Iraq’s election commission ignored an anti-corruption body’s warnings about the credibility of electronic vote-counting machines used in May’s parliamentary election, according to investigators and a document seen by Reuters. The devices, provided by South Korean company Miru Systems under a deal with the Independent High Elections Commission (IHEC), are at the heart of fraud allegations that led to a manual recount in some areas after the May 12 election. The results of the recount have not yet been announced and political leaders are still trying to form a government. Concerns about the election count center on discrepancies in the tallying of votes by the voting machines, mainly in the Kurdish province of Sulaimaniya and the ethnically-mixed province of Kirkuk, and suggestions that the devices could have been tampered with or hacked into to skew the result.

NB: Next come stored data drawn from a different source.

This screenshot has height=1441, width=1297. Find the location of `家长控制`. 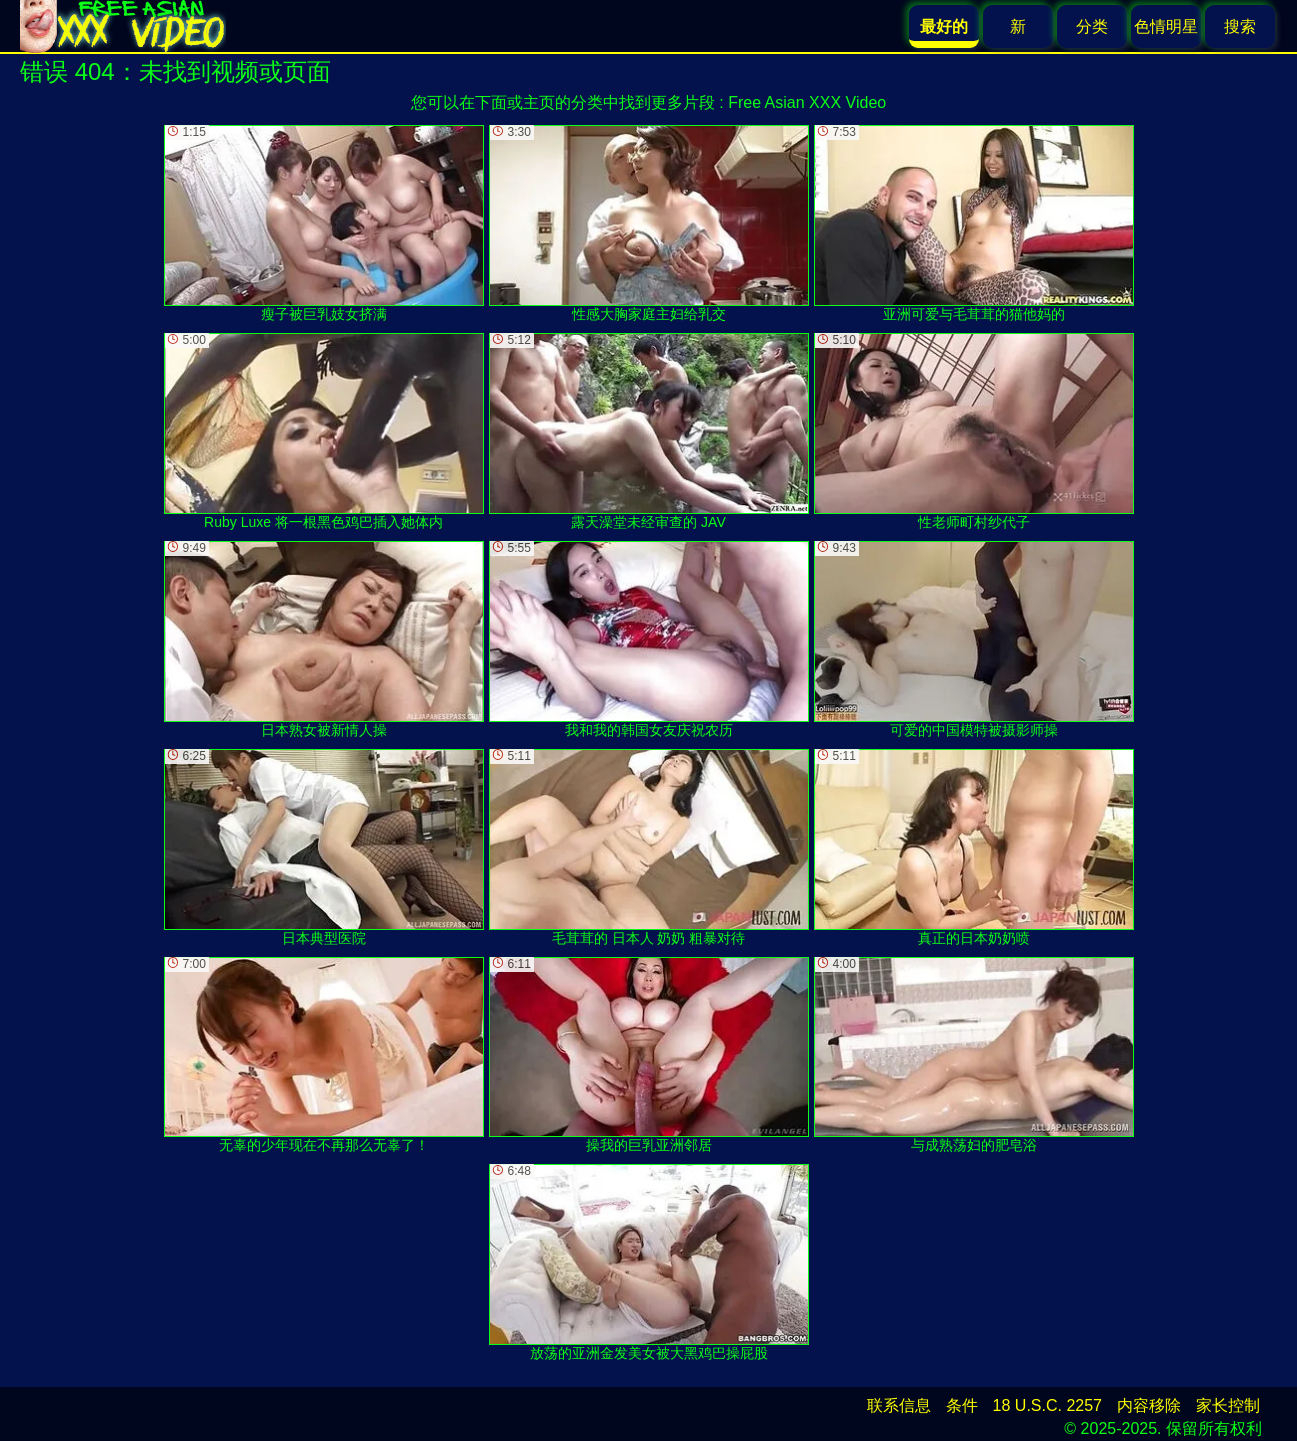 家长控制 is located at coordinates (1228, 1405).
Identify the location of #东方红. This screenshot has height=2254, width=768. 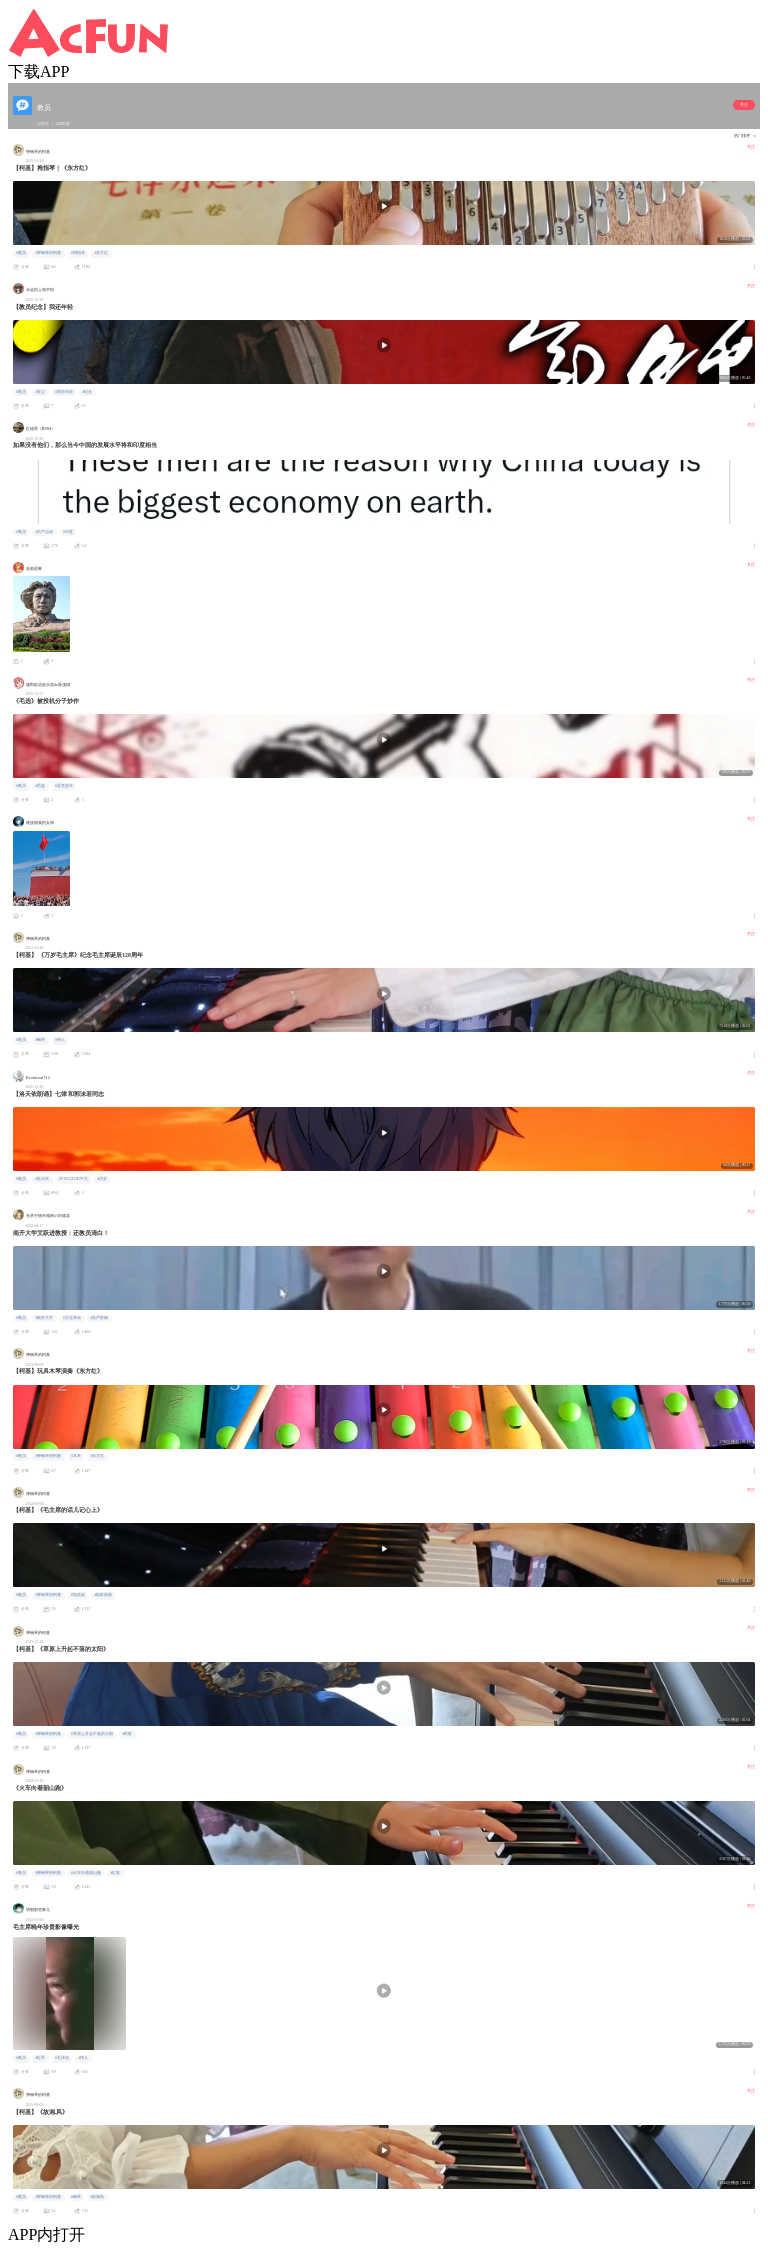 (101, 253).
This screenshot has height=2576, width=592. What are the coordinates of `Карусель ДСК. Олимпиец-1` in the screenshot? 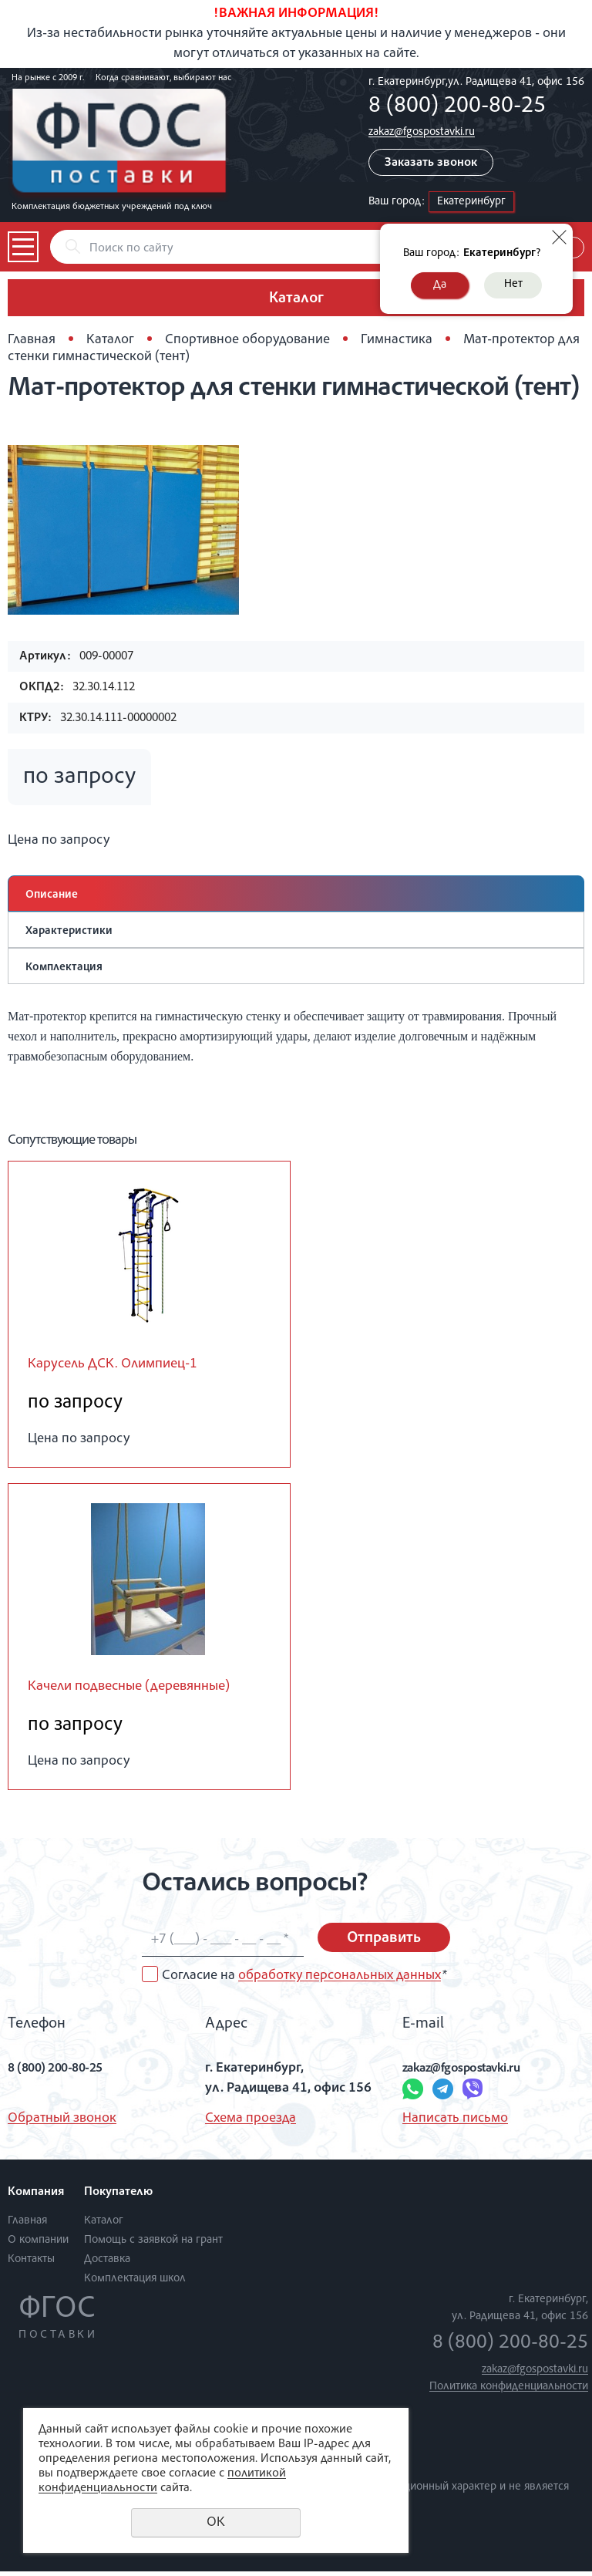 It's located at (124, 1365).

Iraq’s Board of Supreme Audit (BSA) expressed reservations about the vote-counting system in a report it sent to the IHEC on May 9, three days before the election.
The BSA said in the report, seen by Reuters, that the IHEC had not responded to 11 concerns it had raised — including over contractual procedures, the inspection of company documents and a failure to properly examine the devices for any flaws.
“Hereby, we found that ignoring and not responding to the report’s findings is considered a clear legal violation contributed to the passage of the electronic vote counting devices despite its unsuitability and easiness of being tampered,” the BSA said in the report.